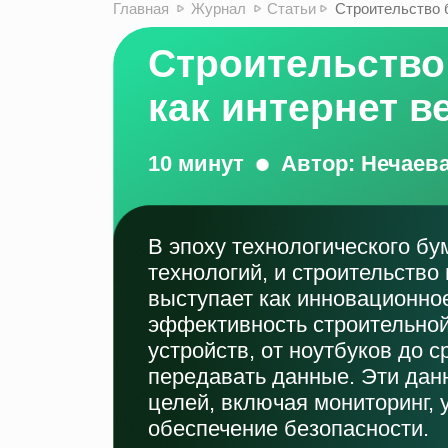
Главная
Журнал
Статьи
Строительство 
Строительство
как интернет в
10 минут
Автор: Нечаев
В эпоху технологического бу
технологий, и строительство
выступает как инновационно
эффективность строительной
устройств, от ноутбуков до 
передавать данные. Эти дан
целей, включая мониторинг, 
обеспечение безопасности.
----------
▶ ACTIVITY
No picture should be included when the data are set down again exactly.

▶ WRITTEN ANSWER
Главная
Журнал
Статьи
Строительство 
Строительство
как интернет в
10 минут
Автор: Нечаев
В эпоху технологического бу
технологий, и строительство
выступает как инновационно
эффективность строительной
устройств, от ноутбуков до 
передавать данные. Эти дан
целей, включая мониторинг, 
обеспечение безопасности.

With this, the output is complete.